[Stored data entries]
[Start of section]

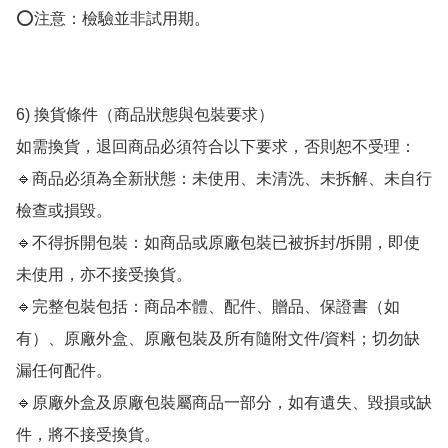
⭕️注意：檢驗並非試用期。

6) 換貨條件（商品狀態與包裝要求）

如需換貨，退回商品必須符合以下要求，否則恕不受理：

🔹商品必須為全新狀態：未使用、未清洗、未拆解、未自行
檢查或損毀。

🔹不得拆開包裝：如商品或原廠包裝已被拆封/拆開，即使
未使用，亦不接受換貨。

🔹完整包裝包括：商品本體、配件、贈品、保證書（如
有）、原廠外盒、原廠包裝及所有隨附文件/資料；切勿缺
漏任何配件。

🔹原廠外盒及原廠包裝屬商品一部分，如有遺失、毀損或缺
件，將不接受換貨。
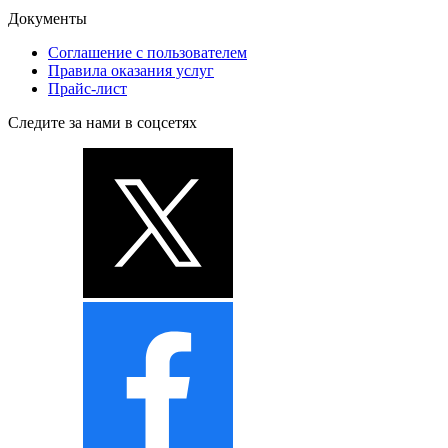
Документы
Соглашение с пользователем
Правила оказания услуг
Прайс-лист
Следите за нами в соцсетях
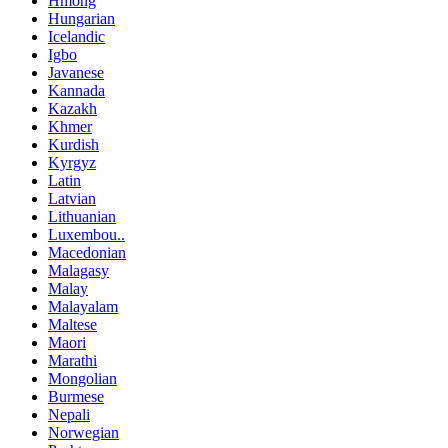
Hmong
Hungarian
Icelandic
Igbo
Javanese
Kannada
Kazakh
Khmer
Kurdish
Kyrgyz
Latin
Latvian
Lithuanian
Luxembou..
Macedonian
Malagasy
Malay
Malayalam
Maltese
Maori
Marathi
Mongolian
Burmese
Nepali
Norwegian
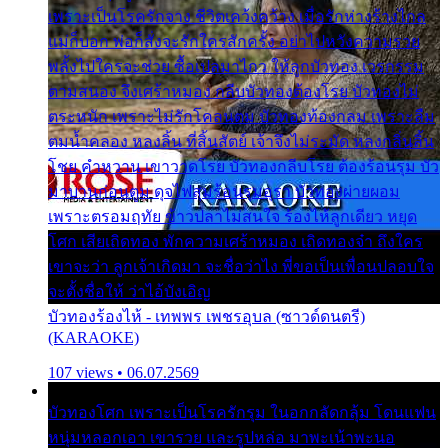
เพราะเป็นโรครักจาง ชีวิตเคว้งคว้าง เมื่อรักห่างร้างไกล
แม่ก็บอก พ่อก็สั่งจะรักใครสักครั้ง อย่าไปหวังความรวย
พลั้งไปใครจะช่วย ซื้อเปลมาไกว ให้ลูกบัวทอง เวรกรรม
ตามสนอง จึงเศร้าหมอง กลีบบัวทองต้องโรย บัวทองไม่
ตระหนัก เพราะไม่รักโคลนตม บัวทองท้องกลม เพราะลืม
ตมน้ำคลอง หลงลิ้น ที่สิ้นสัตย์ เจ้าจึงไม่ระมัด หลงกลิ่นลิ้น
โชย คำหวาน เขาวาดโรย บัวทองกลีบโรย ต้องร้อนรุม บัว
มาบานก่อนตูม ดุจไฟสุมร้อนรุมอุรา บัวทองผ่ายผอม
เพราะตรอมฤทัย ข้าวปลาไม่สนใจ ร้องไห้ลูกเดียว หยุด
โศก เสียเถิดทอง พักความเศร้าหมอง เถิดทองจ๋า ถึงใคร
เขาจะว่า ลูกเจ้าเกิดมา จะชื่อว่าไง พี่ขอเป็นเพื่อนปลอบใจ
จะตั้งชื่อให้ ว่าไอ้บังเอิญ
บัวทองร้องไห้ - เทพพร เพชรอุบล (ซาวด์ดนตรี)
(KARAOKE)
107 views • 06.07.2569
บัวทองโศก เพราะเป็นโรครักรุม ในอกกลัดกลุ้ม โดนแฟน
หนุ่มหลอกเอา เขารวย และรูปหล่อ มาพะเน้าพะนอ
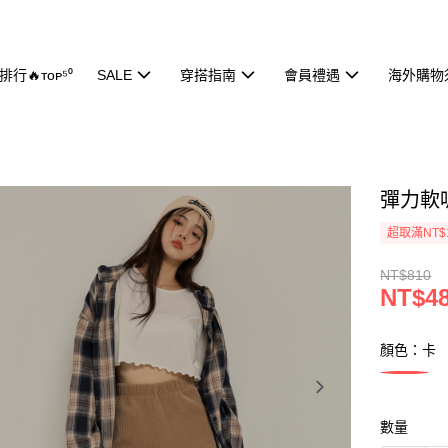
行🔥ᴛᴏᴘ⁵⁰
SALE
穿搭指南
會員禮遇
海外購物
彈力軟呢
超取滿NT$
NT$810
NT$4
顏色：卡
數量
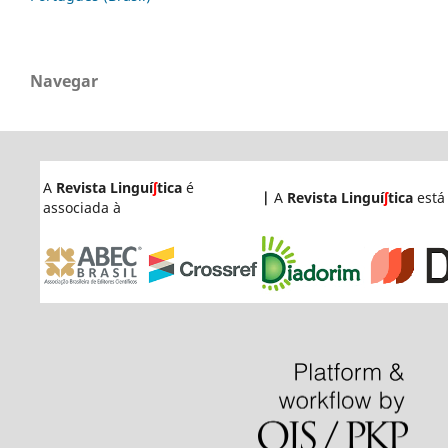
Navegar
A
Revista Linguí
ʃ
tica
é
|
A
Revista Linguí
ʃ
tica
está
associada à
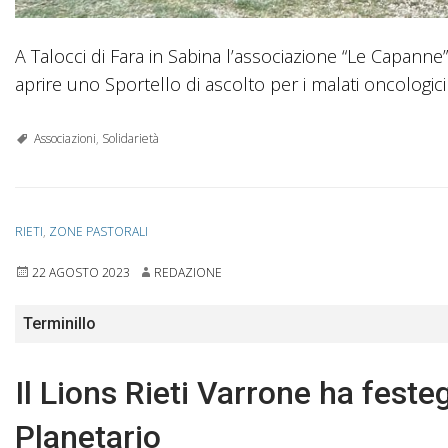
A Talocci di Fara in Sabina l’associazione “Le Capanne”,
aprire uno Sportello di ascolto per i malati oncologici
Associazioni
,
Solidarietà
RIETI
,
ZONE PASTORALI
22 AGOSTO 2023
REDAZIONE
Terminillo
Il Lions Rieti Varrone ha fest
Planetario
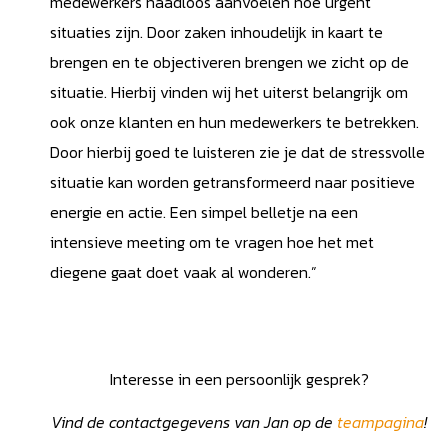
medewerkers naadloos aanvoelen hoe urgent
situaties zijn. Door zaken inhoudelijk in kaart te
brengen en te objectiveren brengen we zicht op de
situatie. Hierbij vinden wij het uiterst belangrijk om
ook onze klanten en hun medewerkers te betrekken.
Door hierbij goed te luisteren zie je dat de stressvolle
situatie kan worden getransformeerd naar positieve
energie en actie. Een simpel belletje na een
intensieve meeting om te vragen hoe het met
diegene gaat doet vaak al wonderen.”
Interesse in een persoonlijk gesprek?
Vind de contactgegevens van Jan op de
teampagina
!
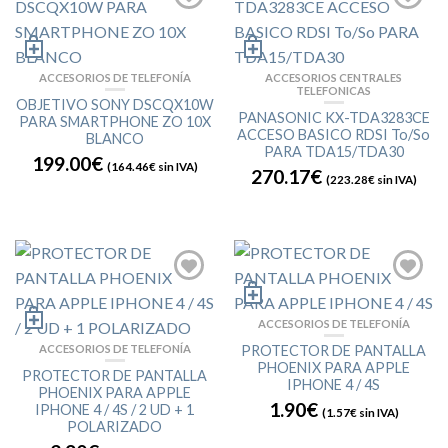
ACCESORIOS DE TELEFONÍA
ACCESORIOS CENTRALES
TELEFONICAS
OBJETIVO SONY DSCQX10W
PANASONIC KX-TDA3283CE
PARA SMARTPHONE ZO 10X
ACCESO BASICO RDSI To/So
BLANCO
PARA TDA15/TDA30
199.00€
(
164.46€
sin IVA)
270.17€
(
223.28€
sin IVA)
ACCESORIOS DE TELEFONÍA
ACCESORIOS DE TELEFONÍA
PROTECTOR DE PANTALLA
PHOENIX PARA APPLE
PROTECTOR DE PANTALLA
IPHONE 4 / 4S
PHOENIX PARA APPLE
1.90€
IPHONE 4 / 4S / 2 UD + 1
(
1.57€
sin IVA)
POLARIZADO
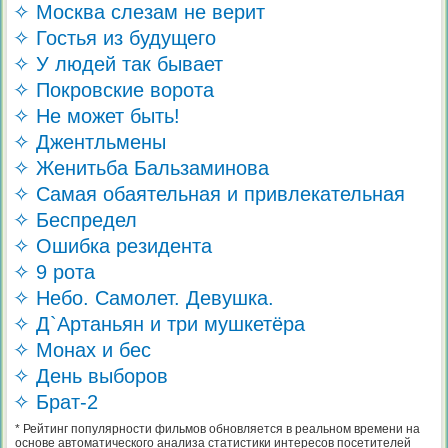
✧ Москва слезам не верит
✧ Гостья из будущего
✧ У людей так бывает
✧ Покровские ворота
✧ Не может быть!
✧ Джентльмены
✧ Женитьба Бальзаминова
✧ Самая обаятельная и привлекательная
✧ Беспредел
✧ Ошибка резидента
✧ 9 рота
✧ Небо. Самолет. Девушка.
✧ Д`Артаньян и три мушкетёра
✧ Монах и бес
✧ День выборов
✧ Брат-2
* Рейтинг популярности фильмов обновляется в реальном времени на
основе автоматического анализа статистики интересов посетителей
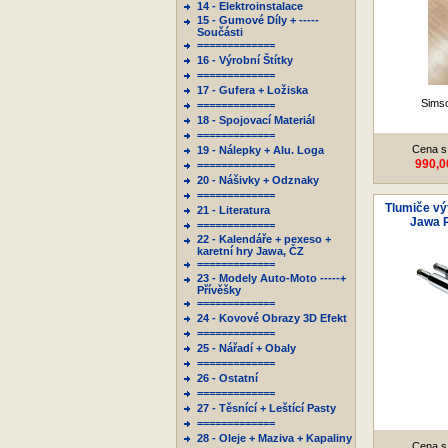
14 - Elektroinstalace
15 - Gumové Díly + -----
Součásti
=============
16 - Výrobní Štítky
=============
17 - Gufera + Ložiska
Sims
=============
18 - Spojovací Materiál
=============
Cena s
19 - Nálepky + Alu. Loga
990,0
=============
20 - Nášivky + Odznaky
=============
Tlumiče vý
21 - Literatura
Jawa P
=============
22 - Kalendáře + pexeso +
karetní hry Jawa, ČZ
=============
23 - Modely Auto-Moto -----+
Přívěšky
=============
24 - Kovové Obrazy 3D Efekt
=============
25 - Nářadí + Obaly
=============
26 - Ostatní
=============
27 - Těsnící + Leštící Pasty
=============
28 - Oleje + Maziva + Kapaliny
Cena s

[End of section]

* **Exercise directions**: The lines to return are those with the string "medewerkers" in them; copy each from the entries above.

* **Answer box**:
medewerkers naadloos aanvoelen hoe urgent
ook onze klanten en hun medewerkers te betrekken.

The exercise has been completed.